Son originalité tient au fait que les exercices proposés, les consignes à respecter, ont été élaborés à partir de déficiences clairement identifiées. Cet ouvrage n'est pas un «dictionnaire» comme le sont la plupart des livres d'orthographe, il se veut plutôt une adaptation de l'orthographe au fonctionnement du cerveau humain en situation d'apprentissage.
Les problèmes que pose l'application des règles de l'orthographe d'accords ne relèvent pas de la même catégorie que ceux rencontrés lors de l'apprentissage de l'orthographe d'usage. Ils seront donc présentés sous des formes différentes. Il sera de même pour l'apprentissage de la graphie des homophones grammaticaux et de celle des verbes conjugués.
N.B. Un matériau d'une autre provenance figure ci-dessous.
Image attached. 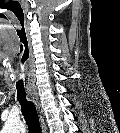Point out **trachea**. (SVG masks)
Masks as SVG:
<instances>
[{
  "mask_svg": "<svg viewBox=\"0 0 120 133\" xmlns=\"http://www.w3.org/2000/svg\"><path fill=\"white\" fill-rule=\"evenodd\" d=\"M17 98L22 107V113L28 126L29 133H42L39 116L35 105L26 100L24 88H17Z\"/></svg>",
  "mask_w": 120,
  "mask_h": 133,
  "instance_id": "1",
  "label": "trachea"
}]
</instances>
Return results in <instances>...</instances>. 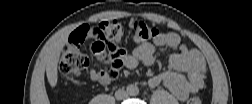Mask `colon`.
I'll list each match as a JSON object with an SVG mask.
<instances>
[{"label":"colon","instance_id":"obj_1","mask_svg":"<svg viewBox=\"0 0 252 104\" xmlns=\"http://www.w3.org/2000/svg\"><path fill=\"white\" fill-rule=\"evenodd\" d=\"M160 35L159 30L144 21L134 20L127 26L119 21H107L91 26L83 24L71 35L69 43L61 53L58 69L67 79L79 77L88 66V58L82 52L85 41L94 40L95 53L106 65V74L115 79L118 76L124 56L123 45L130 38L135 43H146L156 40ZM200 96L193 95L190 103L198 104Z\"/></svg>","mask_w":252,"mask_h":104}]
</instances>
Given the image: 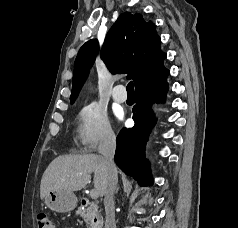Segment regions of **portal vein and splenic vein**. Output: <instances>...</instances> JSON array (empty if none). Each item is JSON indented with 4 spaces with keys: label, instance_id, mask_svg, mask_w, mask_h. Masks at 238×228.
I'll use <instances>...</instances> for the list:
<instances>
[{
    "label": "portal vein and splenic vein",
    "instance_id": "obj_1",
    "mask_svg": "<svg viewBox=\"0 0 238 228\" xmlns=\"http://www.w3.org/2000/svg\"><path fill=\"white\" fill-rule=\"evenodd\" d=\"M90 197H91L92 199H97V198L99 197L98 191H97L96 189H92V190L90 191Z\"/></svg>",
    "mask_w": 238,
    "mask_h": 228
}]
</instances>
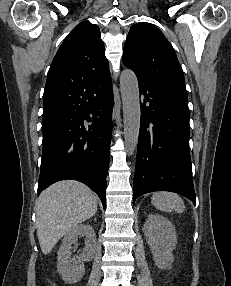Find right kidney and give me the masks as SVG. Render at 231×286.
Segmentation results:
<instances>
[{
    "mask_svg": "<svg viewBox=\"0 0 231 286\" xmlns=\"http://www.w3.org/2000/svg\"><path fill=\"white\" fill-rule=\"evenodd\" d=\"M78 237H85V246L79 257L71 258L72 244ZM96 248V235L90 225H78L67 233L58 251L57 269L66 283H76L85 273L84 261L94 258Z\"/></svg>",
    "mask_w": 231,
    "mask_h": 286,
    "instance_id": "right-kidney-1",
    "label": "right kidney"
}]
</instances>
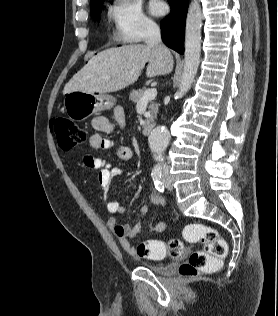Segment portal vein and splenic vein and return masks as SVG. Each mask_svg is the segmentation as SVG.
Instances as JSON below:
<instances>
[{"label":"portal vein and splenic vein","instance_id":"1","mask_svg":"<svg viewBox=\"0 0 278 316\" xmlns=\"http://www.w3.org/2000/svg\"><path fill=\"white\" fill-rule=\"evenodd\" d=\"M105 78H109L108 76L105 77ZM157 95V89L156 88H151V89H148L144 95L142 96V98L139 100V102L137 103L138 105L141 104V103H144V102H148L152 99H154Z\"/></svg>","mask_w":278,"mask_h":316}]
</instances>
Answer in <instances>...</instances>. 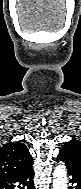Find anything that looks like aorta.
I'll return each mask as SVG.
<instances>
[{"label":"aorta","mask_w":81,"mask_h":189,"mask_svg":"<svg viewBox=\"0 0 81 189\" xmlns=\"http://www.w3.org/2000/svg\"><path fill=\"white\" fill-rule=\"evenodd\" d=\"M53 189H67V171L65 165L56 166L53 173Z\"/></svg>","instance_id":"762f6f07"}]
</instances>
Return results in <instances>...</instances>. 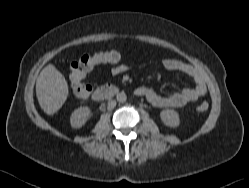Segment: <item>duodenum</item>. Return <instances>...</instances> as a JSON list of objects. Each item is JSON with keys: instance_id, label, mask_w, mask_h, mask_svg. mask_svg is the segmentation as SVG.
<instances>
[{"instance_id": "obj_1", "label": "duodenum", "mask_w": 249, "mask_h": 188, "mask_svg": "<svg viewBox=\"0 0 249 188\" xmlns=\"http://www.w3.org/2000/svg\"><path fill=\"white\" fill-rule=\"evenodd\" d=\"M118 93V88L113 85L101 86L95 89L92 94V98L95 101H101L105 99H110Z\"/></svg>"}]
</instances>
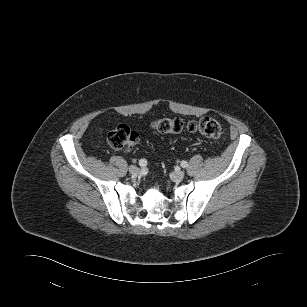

Sans exclure l'éternelle question: «Peut-on écrire sous dictée sans comprendre ?»
Les exercices proposés peuvent être présentés d'une manière linéaire, pour un apprentissage progressif ; mais ils peuvent être également choisis en fonction d'erreurs spécifiques.

Quand on n'est pas bon en orthographe ?
Quand un élève, un enseignant ou un parent, se trouve face à ce type de document, il est le plus souvent démuni pour effectuer les corrections nécessaires, quand il n'est pas désespéré, (au point d'avoir perdu tout espoir d'amélioration).
C'est en réponse à ce problème que nous avons conçu cet ouvrage. En effet, l'apprentissage de l'orthographe est un apprentissage «dur» car il s'agit d'apprendre un code dont les éléments symboliques ont été choisis arbitrairement. La difficulté en français est accentuée du fait d'une graphie extrêmement complexe.
Nous ferons d'abord une analyse du document d'introduction, puis nous verrons ce qu'est l'acte d'apprendre, par rapport à celui de comprendre, d'étudier ou de connaître. Nous identifierons ensuite les activités mentales auxquelles il faut se livrer pour «apprendre». Puis, pour chaque difficulté spécifique à l'orthographe, nous poserons un diagnostic et nous expliquerons pourquoi l'élève commet des erreurs. Nous proposerons à chaque fois des exercices.
Enfin nous dirons quelques mots sur la dyslexie, terme générique pour nommer l'ensemble des troubles du langage écrit. Nous verrons que les causes peuvent être multiples sans pour autant que la dyslexie soit considérée comme une «maladie».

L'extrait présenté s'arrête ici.